-------- GIVEN DATA

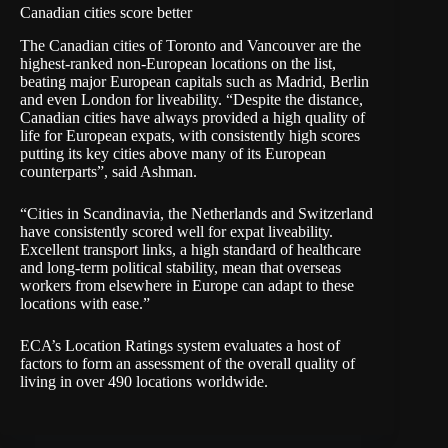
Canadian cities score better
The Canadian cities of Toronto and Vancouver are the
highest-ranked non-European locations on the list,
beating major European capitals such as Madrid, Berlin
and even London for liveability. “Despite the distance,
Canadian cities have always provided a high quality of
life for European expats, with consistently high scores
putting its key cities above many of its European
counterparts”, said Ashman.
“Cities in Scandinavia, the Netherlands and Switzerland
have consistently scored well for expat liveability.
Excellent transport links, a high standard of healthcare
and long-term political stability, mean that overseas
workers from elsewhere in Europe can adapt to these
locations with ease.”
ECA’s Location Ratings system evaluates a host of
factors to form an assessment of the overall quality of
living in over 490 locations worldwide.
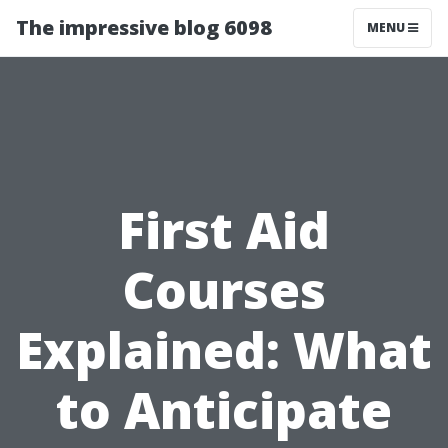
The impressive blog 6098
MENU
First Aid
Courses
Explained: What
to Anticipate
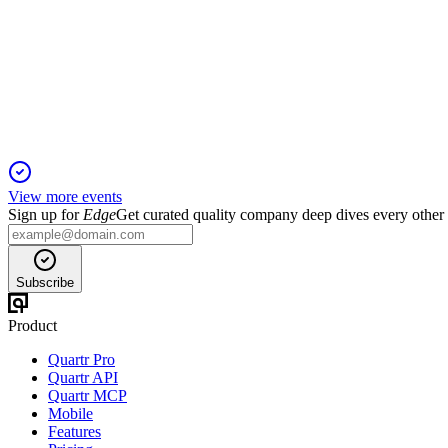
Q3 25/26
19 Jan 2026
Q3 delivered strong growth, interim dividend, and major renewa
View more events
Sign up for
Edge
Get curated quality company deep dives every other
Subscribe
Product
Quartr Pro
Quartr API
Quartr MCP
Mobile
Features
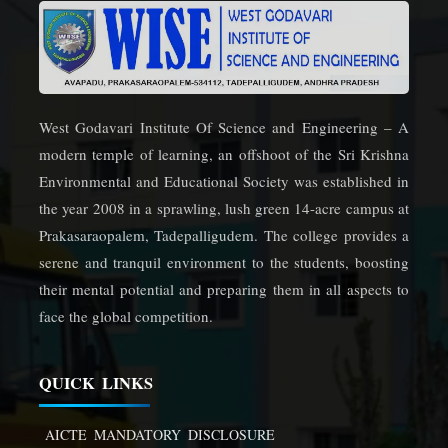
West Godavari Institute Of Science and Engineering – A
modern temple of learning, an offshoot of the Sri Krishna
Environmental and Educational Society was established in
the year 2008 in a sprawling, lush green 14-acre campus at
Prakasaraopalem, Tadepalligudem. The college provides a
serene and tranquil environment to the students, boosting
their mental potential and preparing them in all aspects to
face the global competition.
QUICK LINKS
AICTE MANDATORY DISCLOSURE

----------------
-------- GIVEN DATA

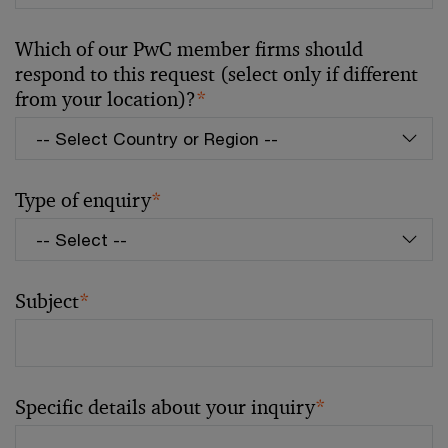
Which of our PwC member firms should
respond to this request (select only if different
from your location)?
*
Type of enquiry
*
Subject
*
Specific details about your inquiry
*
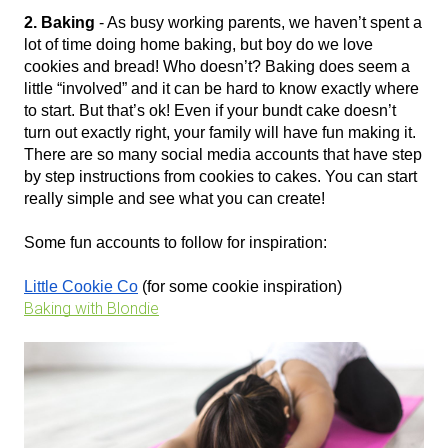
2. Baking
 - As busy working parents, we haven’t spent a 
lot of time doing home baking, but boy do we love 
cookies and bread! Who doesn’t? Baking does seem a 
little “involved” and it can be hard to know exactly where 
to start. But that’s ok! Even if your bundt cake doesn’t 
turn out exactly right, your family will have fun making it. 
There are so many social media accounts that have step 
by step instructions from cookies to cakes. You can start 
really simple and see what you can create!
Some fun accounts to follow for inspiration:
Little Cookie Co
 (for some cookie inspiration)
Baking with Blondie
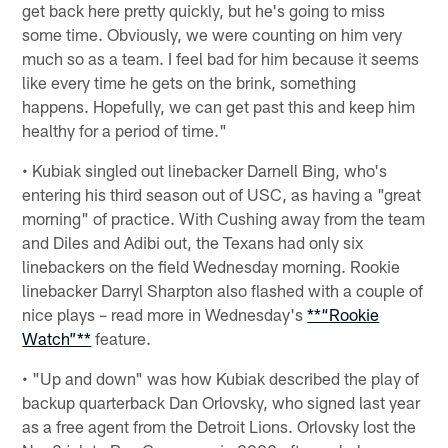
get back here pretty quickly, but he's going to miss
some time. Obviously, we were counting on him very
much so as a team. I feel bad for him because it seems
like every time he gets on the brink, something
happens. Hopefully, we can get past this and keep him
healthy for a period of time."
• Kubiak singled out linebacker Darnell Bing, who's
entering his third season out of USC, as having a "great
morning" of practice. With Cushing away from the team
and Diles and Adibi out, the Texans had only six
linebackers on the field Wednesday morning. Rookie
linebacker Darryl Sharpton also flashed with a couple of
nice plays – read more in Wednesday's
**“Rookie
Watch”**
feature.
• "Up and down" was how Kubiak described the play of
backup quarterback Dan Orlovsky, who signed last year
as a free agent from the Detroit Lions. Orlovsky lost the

----------------

### WHAT YOU ARE ASKED TO DO
The copy should hold only the lines from the one with "Canadian cities score better" through the one with "AICTE MANDATORY DISCLOSURE", exactly as they stand above. Leave out the pictures.

### EXPECTED ANSWER
Canadian cities score better
The Canadian cities of Toronto and Vancouver are the
highest-ranked non-European locations on the list,
beating major European capitals such as Madrid, Berlin
and even London for liveability. “Despite the distance,
Canadian cities have always provided a high quality of
life for European expats, with consistently high scores
putting its key cities above many of its European
counterparts”, said Ashman.
“Cities in Scandinavia, the Netherlands and Switzerland
have consistently scored well for expat liveability.
Excellent transport links, a high standard of healthcare
and long-term political stability, mean that overseas
workers from elsewhere in Europe can adapt to these
locations with ease.”
ECA’s Location Ratings system evaluates a host of
factors to form an assessment of the overall quality of
living in over 490 locations worldwide.
The impressive blog 6098
MENU
First Aid
Courses
Explained: What
to Anticipate
Q3 25/26
19 Jan 2026
Q3 delivered strong growth, interim dividend, and major renewa
View more events
Sign up for
Edge
Get curated quality company deep dives every other
Subscribe
Product
Quartr Pro
Quartr API
Quartr MCP
Mobile
Features
West Godavari Institute Of Science and Engineering – A
modern temple of learning, an offshoot of the Sri Krishna
Environmental and Educational Society was established in
the year 2008 in a sprawling, lush green 14-acre campus at
Prakasaraopalem, Tadepalligudem. The college provides a
serene and tranquil environment to the students, boosting
their mental potential and preparing them in all aspects to
face the global competition.
QUICK LINKS
AICTE MANDATORY DISCLOSURE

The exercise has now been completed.